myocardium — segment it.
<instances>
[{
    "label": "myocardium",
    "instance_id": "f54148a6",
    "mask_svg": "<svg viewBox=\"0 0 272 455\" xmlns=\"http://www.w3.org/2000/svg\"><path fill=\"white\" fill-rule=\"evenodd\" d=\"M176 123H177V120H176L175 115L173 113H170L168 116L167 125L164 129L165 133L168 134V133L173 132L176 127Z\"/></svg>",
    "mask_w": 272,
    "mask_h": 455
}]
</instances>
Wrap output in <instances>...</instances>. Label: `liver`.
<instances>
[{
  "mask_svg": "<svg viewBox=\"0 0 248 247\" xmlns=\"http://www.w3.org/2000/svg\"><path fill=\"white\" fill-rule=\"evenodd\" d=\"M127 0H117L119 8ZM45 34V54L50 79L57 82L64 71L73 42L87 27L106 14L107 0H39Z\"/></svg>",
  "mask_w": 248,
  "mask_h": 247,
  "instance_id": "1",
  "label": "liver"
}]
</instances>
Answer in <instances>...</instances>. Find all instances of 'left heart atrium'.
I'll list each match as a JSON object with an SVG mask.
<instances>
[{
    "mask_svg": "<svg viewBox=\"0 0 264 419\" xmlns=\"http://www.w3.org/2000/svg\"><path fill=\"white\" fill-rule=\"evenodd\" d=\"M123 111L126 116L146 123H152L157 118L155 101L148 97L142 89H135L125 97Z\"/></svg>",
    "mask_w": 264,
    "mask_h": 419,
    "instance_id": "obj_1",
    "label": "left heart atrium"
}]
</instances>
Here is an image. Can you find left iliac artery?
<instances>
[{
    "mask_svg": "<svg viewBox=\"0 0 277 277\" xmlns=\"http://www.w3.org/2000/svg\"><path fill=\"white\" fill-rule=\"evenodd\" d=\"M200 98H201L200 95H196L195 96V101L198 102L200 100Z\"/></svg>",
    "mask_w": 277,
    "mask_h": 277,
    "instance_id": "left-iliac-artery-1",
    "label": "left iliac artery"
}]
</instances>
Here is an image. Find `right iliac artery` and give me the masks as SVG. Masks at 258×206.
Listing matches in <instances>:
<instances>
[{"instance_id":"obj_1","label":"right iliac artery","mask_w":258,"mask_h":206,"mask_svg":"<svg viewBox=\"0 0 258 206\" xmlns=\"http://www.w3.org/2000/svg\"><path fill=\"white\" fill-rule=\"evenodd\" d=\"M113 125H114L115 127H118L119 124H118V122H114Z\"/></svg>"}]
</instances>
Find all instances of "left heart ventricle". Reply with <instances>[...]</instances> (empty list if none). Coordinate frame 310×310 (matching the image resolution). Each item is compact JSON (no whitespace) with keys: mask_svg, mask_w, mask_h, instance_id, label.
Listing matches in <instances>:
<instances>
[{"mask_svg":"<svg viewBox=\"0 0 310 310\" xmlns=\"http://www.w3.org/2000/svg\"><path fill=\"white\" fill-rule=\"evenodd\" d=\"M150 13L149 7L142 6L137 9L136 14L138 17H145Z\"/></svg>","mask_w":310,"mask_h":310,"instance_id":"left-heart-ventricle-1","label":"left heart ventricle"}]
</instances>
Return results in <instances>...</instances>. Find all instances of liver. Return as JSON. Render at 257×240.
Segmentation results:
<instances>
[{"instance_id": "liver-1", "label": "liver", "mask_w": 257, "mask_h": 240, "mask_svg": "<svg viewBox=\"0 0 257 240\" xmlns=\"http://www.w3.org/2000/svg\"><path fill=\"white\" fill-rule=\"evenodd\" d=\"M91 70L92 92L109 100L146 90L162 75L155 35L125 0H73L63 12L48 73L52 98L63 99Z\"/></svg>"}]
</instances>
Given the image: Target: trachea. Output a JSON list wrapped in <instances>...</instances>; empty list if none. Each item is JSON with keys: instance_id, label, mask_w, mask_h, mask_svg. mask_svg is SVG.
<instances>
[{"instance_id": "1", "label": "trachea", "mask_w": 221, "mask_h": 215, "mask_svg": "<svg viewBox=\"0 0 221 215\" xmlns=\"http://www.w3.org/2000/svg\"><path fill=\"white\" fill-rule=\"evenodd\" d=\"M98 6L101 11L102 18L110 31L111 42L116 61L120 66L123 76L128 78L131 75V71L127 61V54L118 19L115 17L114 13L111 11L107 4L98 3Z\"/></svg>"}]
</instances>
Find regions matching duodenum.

▶ _TASK PROMPT_: The lines to copy run from the one containing "Given the image: Target: trachea." through the last line above. Copy them exactly and include nothing else.

▶ _SOLVED PROBLEM_:
Given the image: Target: trachea. Output a JSON list wrapped in <instances>...</instances>; empty list if none. Each item is JSON with keys: instance_id, label, mask_w, mask_h, mask_svg. mask_svg is SVG.
<instances>
[{"instance_id": "1", "label": "trachea", "mask_w": 221, "mask_h": 215, "mask_svg": "<svg viewBox=\"0 0 221 215\" xmlns=\"http://www.w3.org/2000/svg\"><path fill=\"white\" fill-rule=\"evenodd\" d=\"M98 6L101 11L102 18L110 31L111 42L116 61L120 66L123 76L128 78L131 75V71L127 61V54L118 19L115 17L114 13L111 11L107 4L98 3Z\"/></svg>"}]
</instances>
Find regions matching duodenum.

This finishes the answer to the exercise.